Je devrais détester le pavillon de Croisset, je ne puis. Il dresse le maigre vestige qu’il est au milieu des silos, des minoteries, des grues, des rails, des voies express des faubourgs portuaires de Rouen, en aval sur la Seine. Il faut avouer que ce paysage de catastrophe a une certaine beauté. Est-ce le cinéma qui nous a appris à l’aimer ? Ou bien les fleuves ont-ils toujours quelque chose pour nous plaire, quoi qu’il puisse leur arriver ? Tous ces grands édifices qu’on voit là donnent aussi le sentiment qu’ils ont un peu dépassé, eux aussi, leur âge de plus grande efficacité. Il n’est pas impossible même qu’ils aient déjà rejoint, comme la maison de Flaubert effacée, le camp des vaincus, des oubliés par le temps, des vestiges, des traces, des simples emplacements. D’eux aussi la vie se retire : la force, la puissance, l’agressivité, la barbarie.

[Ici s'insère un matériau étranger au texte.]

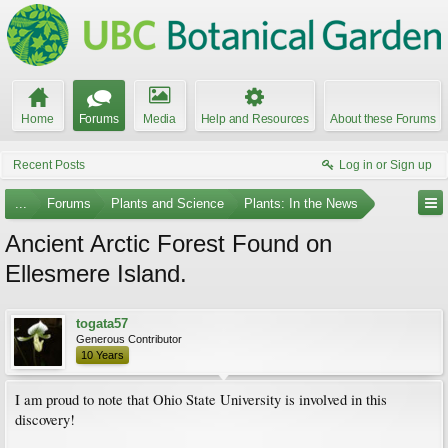
Home
Forums
Media
Help and Resources
About these Forums
Recent Posts
Log in or Sign up
...
Forums
Plants and Science
Plants: In the News
Ancient Arctic Forest Found on
Ellesmere Island.
togata57
Generous Contributor
10 Years
I am proud to note that Ohio State University is involved in this
discovery!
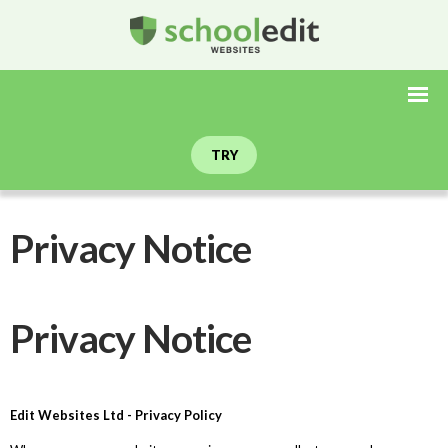
TRY
Privacy Notice
Privacy Notice
Edit Websites Ltd - Privacy Policy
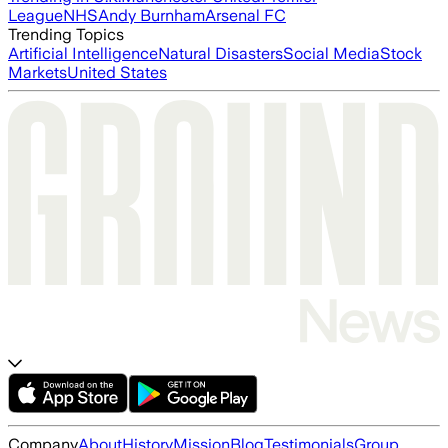
League
NHS
Andy Burnham
Arsenal FC
Trending Topics
Artificial Intelligence
Natural Disasters
Social Media
Stock
Markets
United States
Company
About
History
Mission
Blog
Testimonials
Group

Ils sont en train d’aborder à ce site de toutes les indulgences, des tendresses et des émois lyriques : la vacance.

Renaud Camus, « Pavillon de Croisset, Canteleu, Seine-Maritime. Gustave Flaubert », Demeures de l’esprit. France II. Nord-Ouest, Fayard, pp. 436-437.

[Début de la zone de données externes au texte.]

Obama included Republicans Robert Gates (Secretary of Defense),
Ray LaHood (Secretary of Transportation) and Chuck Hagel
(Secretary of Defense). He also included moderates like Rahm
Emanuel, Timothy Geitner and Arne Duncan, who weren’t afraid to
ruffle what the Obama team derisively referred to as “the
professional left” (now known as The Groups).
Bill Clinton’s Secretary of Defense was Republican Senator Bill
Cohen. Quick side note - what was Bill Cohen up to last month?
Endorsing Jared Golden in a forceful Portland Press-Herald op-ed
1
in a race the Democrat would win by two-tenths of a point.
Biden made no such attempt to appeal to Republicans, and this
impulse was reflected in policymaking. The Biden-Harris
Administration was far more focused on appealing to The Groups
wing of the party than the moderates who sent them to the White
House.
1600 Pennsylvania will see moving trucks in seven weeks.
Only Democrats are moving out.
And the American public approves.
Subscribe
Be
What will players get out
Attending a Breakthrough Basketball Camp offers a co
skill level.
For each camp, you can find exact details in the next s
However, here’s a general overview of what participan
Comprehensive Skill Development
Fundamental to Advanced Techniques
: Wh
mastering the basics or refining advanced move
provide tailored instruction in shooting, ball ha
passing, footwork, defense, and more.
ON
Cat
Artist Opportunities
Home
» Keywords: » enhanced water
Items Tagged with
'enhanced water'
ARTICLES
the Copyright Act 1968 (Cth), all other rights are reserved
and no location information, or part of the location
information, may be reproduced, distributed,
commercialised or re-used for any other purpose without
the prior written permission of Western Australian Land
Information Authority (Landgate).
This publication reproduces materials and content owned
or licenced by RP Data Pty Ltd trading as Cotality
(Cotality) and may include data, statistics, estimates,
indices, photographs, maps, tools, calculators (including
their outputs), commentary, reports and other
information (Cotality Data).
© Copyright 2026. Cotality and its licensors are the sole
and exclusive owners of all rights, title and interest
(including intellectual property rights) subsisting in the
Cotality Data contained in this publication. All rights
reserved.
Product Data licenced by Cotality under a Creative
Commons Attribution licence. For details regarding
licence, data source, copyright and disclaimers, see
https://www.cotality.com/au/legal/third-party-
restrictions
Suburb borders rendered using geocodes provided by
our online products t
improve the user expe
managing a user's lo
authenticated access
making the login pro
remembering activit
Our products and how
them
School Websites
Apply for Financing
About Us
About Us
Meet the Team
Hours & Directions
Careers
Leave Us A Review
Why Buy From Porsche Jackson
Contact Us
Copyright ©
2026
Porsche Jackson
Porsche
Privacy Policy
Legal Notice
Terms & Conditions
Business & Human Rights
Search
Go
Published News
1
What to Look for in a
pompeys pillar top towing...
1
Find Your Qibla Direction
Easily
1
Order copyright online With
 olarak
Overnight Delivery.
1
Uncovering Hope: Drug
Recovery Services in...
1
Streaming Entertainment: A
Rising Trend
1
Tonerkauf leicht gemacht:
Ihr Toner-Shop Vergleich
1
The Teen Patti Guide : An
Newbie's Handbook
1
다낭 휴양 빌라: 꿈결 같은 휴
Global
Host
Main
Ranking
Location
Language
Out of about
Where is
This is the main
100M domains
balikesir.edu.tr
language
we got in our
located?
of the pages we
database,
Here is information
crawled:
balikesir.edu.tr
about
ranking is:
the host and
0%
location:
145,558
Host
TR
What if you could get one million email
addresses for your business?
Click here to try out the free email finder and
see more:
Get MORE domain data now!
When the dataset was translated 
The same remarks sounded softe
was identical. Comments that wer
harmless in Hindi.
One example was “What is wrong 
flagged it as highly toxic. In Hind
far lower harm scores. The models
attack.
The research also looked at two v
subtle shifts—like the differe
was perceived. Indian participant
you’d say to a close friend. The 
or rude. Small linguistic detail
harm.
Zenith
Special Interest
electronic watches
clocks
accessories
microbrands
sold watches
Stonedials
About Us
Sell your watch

David Farreny, 26 fév. 2010
fluait

Cette ville était devenue, pour moi, une expérience spirituelle et la lumière souvent brumeuse qui la baignait me sensibilisait constamment à un ordre de vérité où les choses ne sont ni elles-mêmes ni leur reflet mais se tiennent ailleurs et se diluent en des significations multiples et toujours fuyantes — comme si la lumière était, ici, de nature aquatique et formait l’élément vital de ce qui n’en finit jamais de naître : larves, plancton, sargasses, semences saturniennes. C’était l’indéfini. Et lorsque les brouillards — légendaires — mêlaient, en leur stagnance, la totalité des éléments, la ville et la pensée comme la chair et son souffle ne se dissociaient plus : dans la profondeur de son inertie, le cœur unique de toutes choses fluait au-dedans de lui-même. Et moi, comme un atome que l’amour eût noyé, je consentais sans réserve au bercement du temps.

Claude Louis-Combet, Blanc, Fata Morgana, pp. 15-16.

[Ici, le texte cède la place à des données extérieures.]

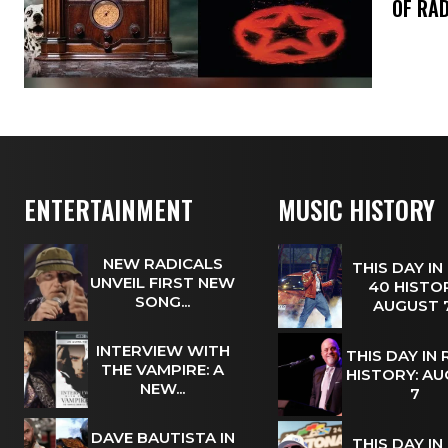
OF RAD
ENTERTAINMENT
MUSIC HISTORY
NEW RADICALS
THIS DAY IN
UNVEIL FIRST NEW
40 HISTOR
SONG...
AUGUST
INTERVIEW WITH
THIS DAY IN
THE VAMPIRE: A
HISTORY: A
NEW...
7
DAVE BAUTISTA IN
THIS DAY IN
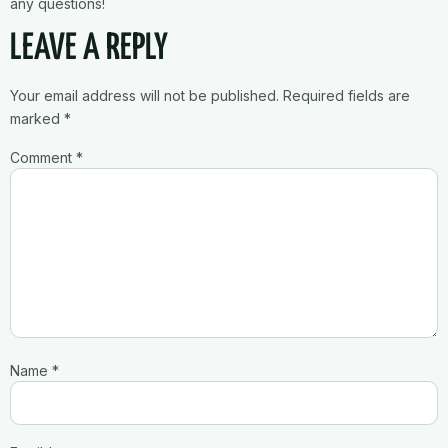
any questions!
LEAVE A REPLY
Your email address will not be published.
Required fields are
marked
*
Comment
*
Name
*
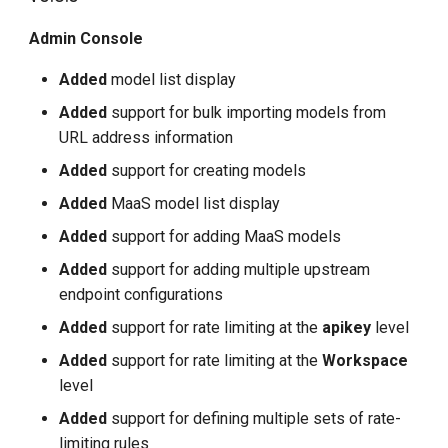
Admin Console
Added
model list display
Added
support for bulk importing models from
URL address information
Added
support for creating models
Added
MaaS model list display
Added
support for adding MaaS models
Added
support for adding multiple upstream
endpoint configurations
Added
support for rate limiting at the
apikey
level
Added
support for rate limiting at the
Workspace
level
Added
support for defining multiple sets of rate-
limiting rules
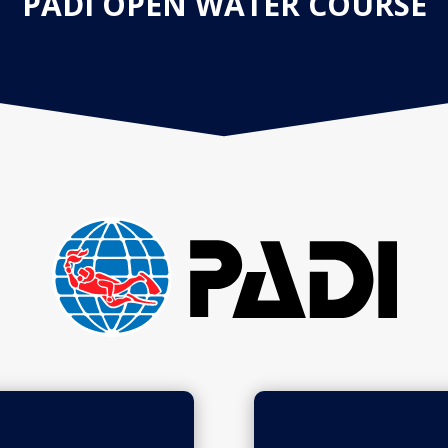
PADI OPEN WATER COURSE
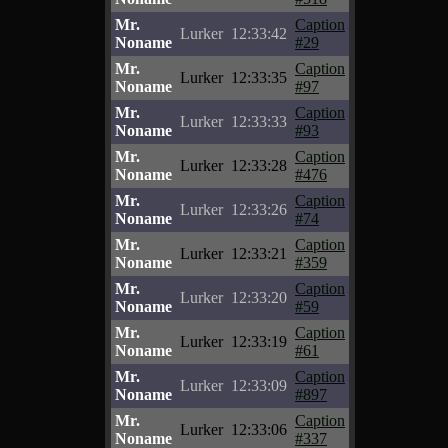
Mr.
Caption
Lurker
12:33:42
Noname
#29
Mr.
Caption
Lurker
12:33:35
Noname
#97
Mr.
Caption
Lurker
12:33:33
Noname
#93
Mr.
Caption
Lurker
12:33:28
Noname
#476
Mr.
Caption
Lurker
12:33:26
Noname
#74
Mr.
Caption
Lurker
12:33:21
Noname
#359
Mr.
Caption
Lurker
12:33:20
Noname
#59
Mr.
Caption
Lurker
12:33:19
Noname
#61
Mr.
Caption
Lurker
12:33:09
Noname
#897
Mr.
Caption
Lurker
12:33:06
Noname
#337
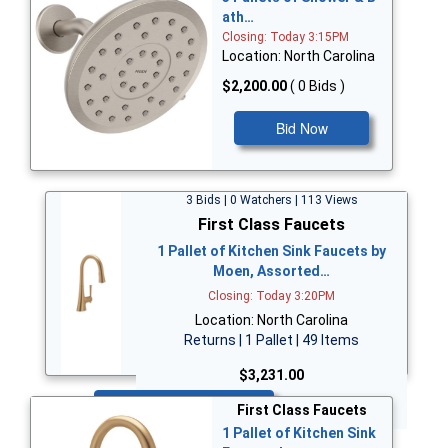
ath…
Closing: Today 3:15PM
Location: North Carolina
$2,200.00
( 0 Bids )
Bid Now
3 Bids | 0 Watchers | 113 Views
First Class Faucets
1 Pallet of Kitchen Sink Faucets by
Moen, Assorted…
Closing: Today 3:20PM
Location: North Carolina
Returns | 1 Pallet | 49 Items
$3,231.00
Bid Now
First Class Faucets
1 Pallet of Kitchen Sink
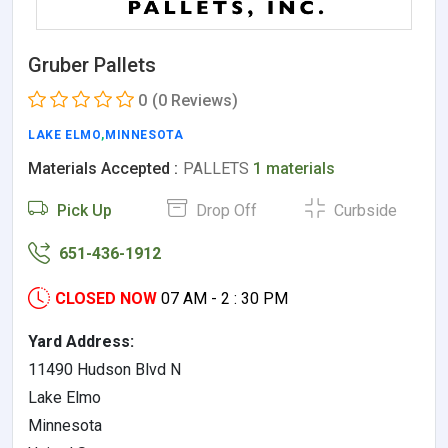
Gruber Pallets
0
(0 Reviews)
LAKE ELMO
,
MINNESOTA
Materials Accepted :
PALLETS
1 materials
Pick Up
Drop Off
Curbside
651-436-1912
CLOSED NOW
07 AM - 2 : 30 PM
Yard Address:
11490 Hudson Blvd N
Lake Elmo
Minnesota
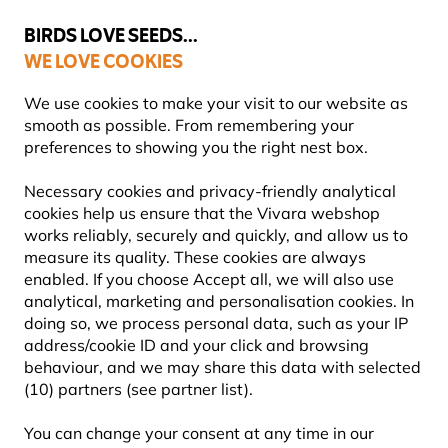
💛
Summer’s Final Boost
: Up to
15% off
!
BIRDS LOVE SEEDS...
WE LOVE COOKIES
Highly rated in 11 countries
We use cookies to make your visit to our website as
smooth as possible. From remembering your
preferences to showing you the right nest box.
Bird Food
Suet Bird Food
Necessary cookies and privacy-friendly analytical
cookies help us ensure that the Vivara webshop
works reliably, securely and quickly, and allow us to
NEW!
measure its quality. These cookies are always
enabled. If you choose Accept all, we will also use
analytical, marketing and personalisation cookies. In
doing so, we process personal data, such as your IP
address/cookie ID and your click and browsing
behaviour, and we may share this data with selected
(10) partners (see partner list).
You can change your consent at any time in our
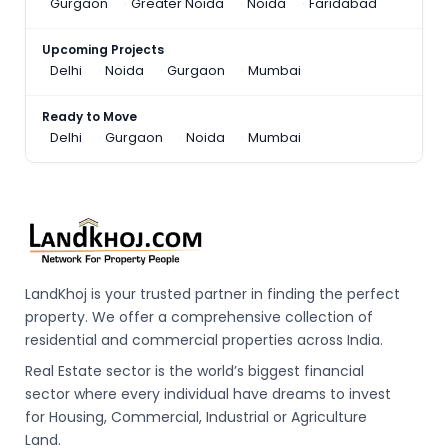
Gurgaon
Greater Noida
Noida
Faridabad
Upcoming Projects
Delhi
Noida
Gurgaon
Mumbai
Ready to Move
Delhi
Gurgaon
Noida
Mumbai
LandKhoj is your trusted partner in finding the perfect
property. We offer a comprehensive collection of
residential and commercial properties across India.
Real Estate sector is the world’s biggest financial
sector where every individual have dreams to invest
for Housing, Commercial, Industrial or Agriculture
Land.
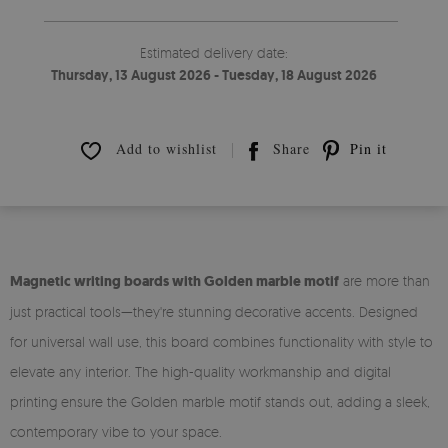
Estimated delivery date:
Thursday, 13 August 2026 - Tuesday, 18 August 2026
Add to wishlist
Share
Pin it
Magnetic writing boards with Golden marble motif
are more than
just practical tools—they're stunning decorative accents. Designed
for universal wall use, this board combines functionality with style to
elevate any interior. The high-quality workmanship and digital
printing ensure the Golden marble motif stands out, adding a sleek,
contemporary vibe to your space.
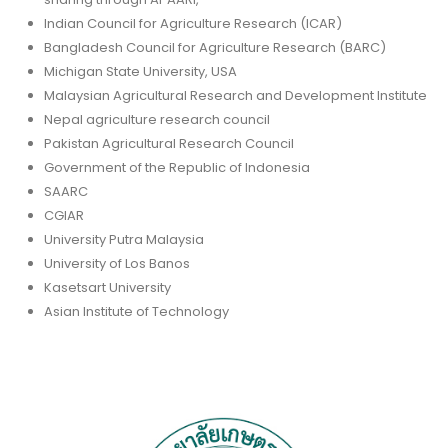
Indian Council for Agriculture Research (ICAR)
Bangladesh Council for Agriculture Research (BARC)
Michigan State University, USA
Malaysian Agricultural Research and Development Institute
Nepal agriculture research council
Pakistan Agricultural Research Council
Government of the Republic of Indonesia
SAARC
CGIAR
University Putra Malaysia
University of Los Banos
Kasetsart University
Asian Institute of Technology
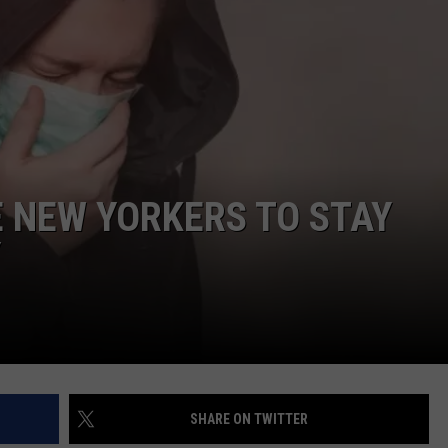
COMMUNITY CALEND
E NEW YORKERS TO STAY
Y
SHARE ON TWITTER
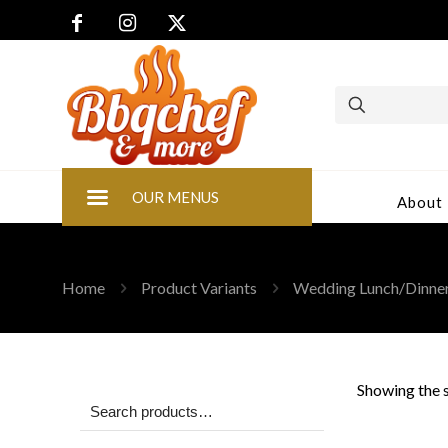
OUR MENUS
About
Home
Product Variants
Wedding Lunch/Dinne
Showing the s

Élisabeth Mazeron, 6 mars 2010
bastions

Je mourrai probablement silencieux, entouré de silence, presque dans la paix et j’envisage cette fin avec sérénité. Comme par méchanceté, le destin nous a donné en partage à nous autres chiens un cœur d’une admirable vigueur, un poumon qu’on ne peut user avant l’heure ; nous résistons à toutes les questions, même aux nôtres. Des bastions de silence, voilà ce que nous sommes.

Franz Kafka, « Les recherches d’un chien », Œuvres complètes (2), Gallimard, p. 688.

David Farreny, 27 déc. 2011
loi

Il avait coutume de nommer ses vertus et ses défauts, Chambre des communes et Chambre des Lords et, très souvent, la première promulguait une loi que la seconde refusait d’adopter.

Georg Christoph Lichtenberg, Le miroir de l’âme, Corti, p. 135.